▸ How to complete this task
From the records below, print exactly the lines starting at the one containing "Programa Novos Idosos vai" and ending at the one containing "re, le caratteristiche", ends included, and nothing else.

+ + +

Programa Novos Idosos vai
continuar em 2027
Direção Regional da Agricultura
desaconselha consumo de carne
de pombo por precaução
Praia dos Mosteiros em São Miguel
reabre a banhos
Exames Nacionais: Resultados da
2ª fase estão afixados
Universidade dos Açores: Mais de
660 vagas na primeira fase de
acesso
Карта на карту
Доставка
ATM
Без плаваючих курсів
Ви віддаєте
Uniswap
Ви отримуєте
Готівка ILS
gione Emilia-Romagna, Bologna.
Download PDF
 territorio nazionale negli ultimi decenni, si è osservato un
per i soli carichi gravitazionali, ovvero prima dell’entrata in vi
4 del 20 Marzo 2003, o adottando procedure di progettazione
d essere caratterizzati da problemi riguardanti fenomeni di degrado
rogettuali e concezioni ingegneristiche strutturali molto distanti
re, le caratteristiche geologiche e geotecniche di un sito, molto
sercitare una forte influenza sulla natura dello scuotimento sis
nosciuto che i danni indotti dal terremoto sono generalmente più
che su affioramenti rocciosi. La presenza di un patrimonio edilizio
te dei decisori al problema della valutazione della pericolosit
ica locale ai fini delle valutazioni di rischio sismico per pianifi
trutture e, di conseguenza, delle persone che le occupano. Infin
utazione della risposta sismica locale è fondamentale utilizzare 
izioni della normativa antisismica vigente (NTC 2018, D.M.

+ + +

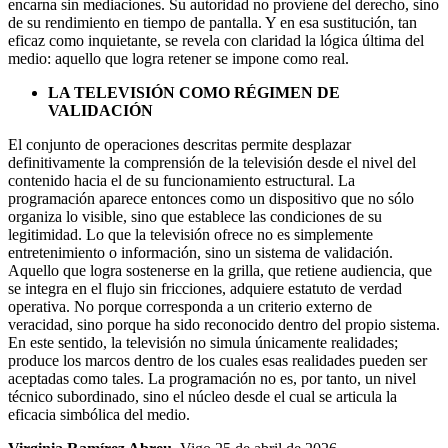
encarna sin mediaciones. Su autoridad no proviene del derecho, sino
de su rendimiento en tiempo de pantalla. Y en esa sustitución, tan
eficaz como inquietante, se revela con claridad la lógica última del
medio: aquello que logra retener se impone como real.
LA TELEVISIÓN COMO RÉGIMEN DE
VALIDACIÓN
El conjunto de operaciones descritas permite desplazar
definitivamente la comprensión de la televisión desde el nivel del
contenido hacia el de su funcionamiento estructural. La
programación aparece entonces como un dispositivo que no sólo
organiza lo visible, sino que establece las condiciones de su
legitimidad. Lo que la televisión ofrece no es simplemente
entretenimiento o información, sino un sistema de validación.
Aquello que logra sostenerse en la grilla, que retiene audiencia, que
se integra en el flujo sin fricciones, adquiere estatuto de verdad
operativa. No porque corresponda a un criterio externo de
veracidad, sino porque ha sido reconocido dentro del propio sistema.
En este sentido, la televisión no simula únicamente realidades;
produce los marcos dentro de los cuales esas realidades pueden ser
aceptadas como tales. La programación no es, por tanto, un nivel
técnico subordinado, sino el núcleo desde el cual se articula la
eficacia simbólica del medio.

+ + +

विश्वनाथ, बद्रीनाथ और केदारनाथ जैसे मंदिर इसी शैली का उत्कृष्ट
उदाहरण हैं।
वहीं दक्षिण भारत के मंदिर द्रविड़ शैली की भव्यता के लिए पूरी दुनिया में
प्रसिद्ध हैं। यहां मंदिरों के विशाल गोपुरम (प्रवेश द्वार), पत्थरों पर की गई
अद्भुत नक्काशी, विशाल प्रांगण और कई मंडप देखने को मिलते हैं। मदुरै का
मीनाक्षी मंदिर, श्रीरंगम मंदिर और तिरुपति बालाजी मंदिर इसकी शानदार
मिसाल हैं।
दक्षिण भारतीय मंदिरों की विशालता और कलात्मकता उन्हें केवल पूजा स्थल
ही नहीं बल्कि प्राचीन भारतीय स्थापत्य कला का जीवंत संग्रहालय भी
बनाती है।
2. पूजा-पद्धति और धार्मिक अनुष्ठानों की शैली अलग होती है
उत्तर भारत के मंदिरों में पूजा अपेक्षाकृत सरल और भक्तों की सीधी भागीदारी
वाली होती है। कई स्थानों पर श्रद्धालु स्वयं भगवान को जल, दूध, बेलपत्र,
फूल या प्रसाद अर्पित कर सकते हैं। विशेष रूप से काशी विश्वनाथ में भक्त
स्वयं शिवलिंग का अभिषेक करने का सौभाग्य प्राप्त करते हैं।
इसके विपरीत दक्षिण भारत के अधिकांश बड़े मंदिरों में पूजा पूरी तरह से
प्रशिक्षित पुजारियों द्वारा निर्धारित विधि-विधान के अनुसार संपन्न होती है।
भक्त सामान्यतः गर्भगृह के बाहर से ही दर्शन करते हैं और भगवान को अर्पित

+ + +

▸ Solution below
Programa Novos Idosos vai
continuar em 2027
Direção Regional da Agricultura
desaconselha consumo de carne
de pombo por precaução
Praia dos Mosteiros em São Miguel
reabre a banhos
Exames Nacionais: Resultados da
2ª fase estão afixados
Universidade dos Açores: Mais de
660 vagas na primeira fase de
acesso
Карта на карту
Доставка
ATM
Без плаваючих курсів
Ви віддаєте
Uniswap
Ви отримуєте
Готівка ILS
gione Emilia-Romagna, Bologna.
Download PDF
 territorio nazionale negli ultimi decenni, si è osservato un
per i soli carichi gravitazionali, ovvero prima dell’entrata in vi
4 del 20 Marzo 2003, o adottando procedure di progettazione
d essere caratterizzati da problemi riguardanti fenomeni di degrado
rogettuali e concezioni ingegneristiche strutturali molto distanti
re, le caratteristiche geologiche e geotecniche di un sito, molto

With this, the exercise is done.